Tuesday laughed a little.
“You could say that. I’m not even going to tell you what I did to try and get your attention.” What was she talking about? I couldn’t think right now.
“So you thought kissing me would help you stop thinking about me?” Tuesday walked over to one of the wooden boxes and sat down heavily on it. I followed her and sat on the box as well. She pulled her feet up and faced me.
“I don’t know what to do here, Sutton. I’m not used to being in this situation and I’m not even sure this is anything that would work out. I mean, I don’t know if I like you.” She put her hands on her knees.
“That makes two of us, because I’m not sure if I like you either,” I snapped. Our eyes met and we both grinned at each other.
“This is really weird,” she said.
“Agreed.”
“Weird enough not to want to kiss me again?” she asked, and leaned forward.
“No. I mean, yes. I mean, I want you to kiss me again. Definitely.” My phone went off and I pulled it out of my pocket. It was Zee, asking if enchiladas were okay for dinner.
“My roommate,” I said, typing that I did want enchiladas. That sounded amazing right now. “Asking what I wanted for dinner.”
“Your roommate, huh?” Tuesday asked, and I was confused for a second.
“They’re literally just my roommate. They aren’t into girls.” Not even a little bit.
“Good to know.” Tuesday got off the box and walked in a little circle. “So, I don’t know what we’re doing, and I don’t know why we’re doing it, but I think we owe it to ourselves to see what the hell this is. Don’t you think?” I was up for that, and I
told her so.
“I’ll send you some turtle videos later,” Tuesday said.
“That’s not as good as kissing,” I said, trying not to pout. I wasn’t going to beg for more kisses, but also . . .
Tuesday laughed a little.
“Fair enough. But I’m not sure if we should kiss any more tonight.” I felt the color drain from my face.
“Why not?” Oh crap, did she not want to kiss me anymore? Could I have blown it in the past few moments?

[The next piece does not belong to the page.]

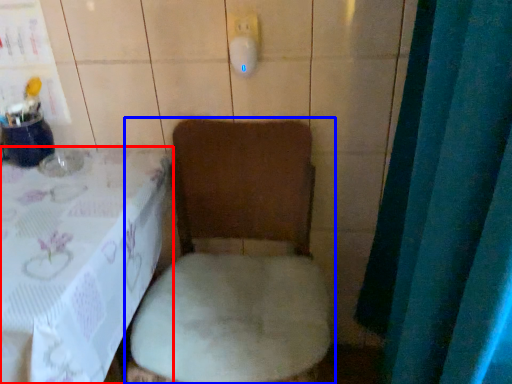 Question: Which object is closer to the camera taking this photo, furniture (highlighted by a red box) or toilet (highlighted by a blue box)?

Choices:
 (A) furniture
 (B) toilet

Answer: (A)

“Because if I kiss you again, I might not stop with kissing.” She walked back to her little office and shut the light off. Looked like she was getting ready to lock up and go home. I also had kittens and enchiladas waiting for me and I was hungry and missed my babies. But kissing.
“And that’s a problem because . . .” I trailed off and she groaned.
“You are stubborn when you want something, aren’t you?” she said, grabbing her bag and then starting to turn off some of the other lights.
“Yes, you should probably know that about me now.” I might not be an impulsive person, but I was stubborn as hell when there was something I wanted.
“Got it,” she said, and shut all the lights off. The only illumination came from some of the windows and the glass front door where the light from the lobby came through.
“You’re kicking me out,” I said. “Rude.”
“I’m not kicking you out. I’m ending the night because I don’t want either of us to rush into anything that we might regret. I’ve done that before and I don’t want to go down that road again.” I saw her profile in the weak light and I could tell there was definitely more to it.
“There’s so much I don’t know about you, Tuesday,” I said.
“Exactly. And I think there are some things you should know if this is . . . something. I still have no idea if that’s what I want.” Me neither. I started to walk toward the door and she followed me. I waited while she set the alarm for the gym, and then for the whole building. We walked out to our cars, which happened to be parked right next to each other.